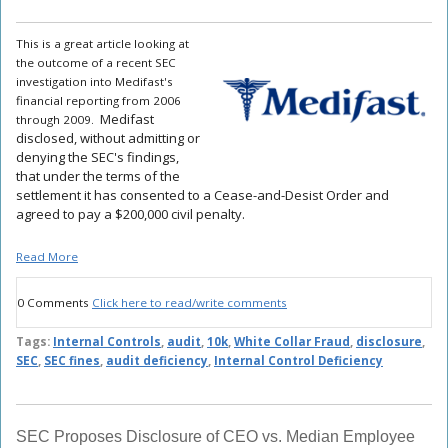
This is a great article looking at
the outcome of a recent SEC
investigation into Medifast's
financial reporting from 2006
Medifast
through 2009.
disclosed, without admitting or
denying the SEC's findings,
that under the terms of the
settlement it has consented to a Cease-and-Desist Order and
agreed to pay a $200,000 civil penalty.
Read More
0 Comments
Click here to read/write comments
Tags:
Internal Controls
,
audit
,
10k
,
White Collar Fraud
,
disclosure
,
SEC
,
SEC fines
,
audit deficiency
,
Internal Control Deficiency
SEC Proposes Disclosure of CEO vs. Median Employee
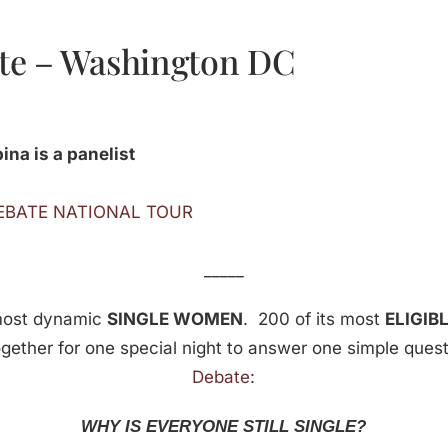
te – Washington DC
na is a panelist
DEBATE NATIONAL TOUR
_____
most dynamic
SINGLE WOMEN
. 200 of its most
ELIGIB
ogether for one special night to answer one simple ques
Debate
:
WHY IS EVERYONE STILL SINGLE?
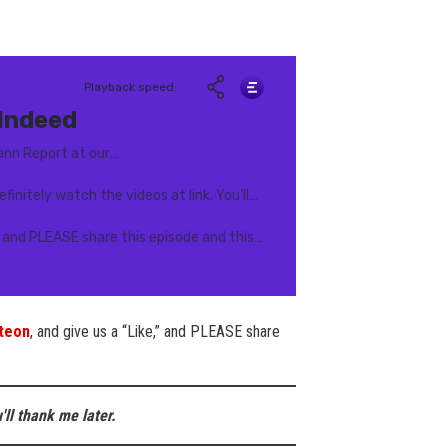
teon
, and give us a “Like,” and PLEASE share
'll thank me later.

○ ○ ○

# [ABOUT THIS TASK]
Write out the listing above again, exactly, but with no pictures in the copy.

# [EXERCISE OUTPUT]
This is a great article looking at
the outcome of a recent SEC
investigation into Medifast's
financial reporting from 2006
Medifast
through 2009.
disclosed, without admitting or
denying the SEC's findings,
that under the terms of the
settlement it has consented to a Cease-and-Desist Order and
agreed to pay a $200,000 civil penalty.
Read More
0 Comments
Click here to read/write comments
Tags:
Internal Controls
,
audit
,
10k
,
White Collar Fraud
,
disclosure
,
SEC
,
SEC fines
,
audit deficiency
,
Internal Control Deficiency
SEC Proposes Disclosure of CEO vs. Median Employee
te – Washington DC
na is a panelist
DEBATE NATIONAL TOUR
_____
most dynamic
SINGLE WOMEN
. 200 of its most
ELIGIB
ogether for one special night to answer one simple ques
Debate
:
WHY IS EVERYONE STILL SINGLE?
teon
, and give us a “Like,” and PLEASE share
'll thank me later.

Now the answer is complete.